Your answer must consist solely of the line containing "Vui lòng để" and each line after it through the end of the data, copied exactly.

[Collected material Boundary: Start]

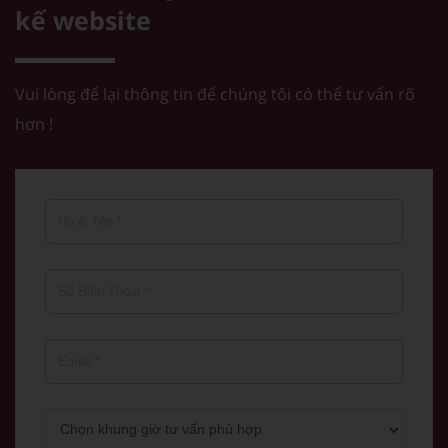
kế website
Vui lòng để lại thông tin để chúng tôi có thể tư vấn rõ
hơn !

[Collected material Boundary: End]

◆ Response to this task:
Vui lòng để lại thông tin để chúng tôi có thể tư vấn rõ
hơn !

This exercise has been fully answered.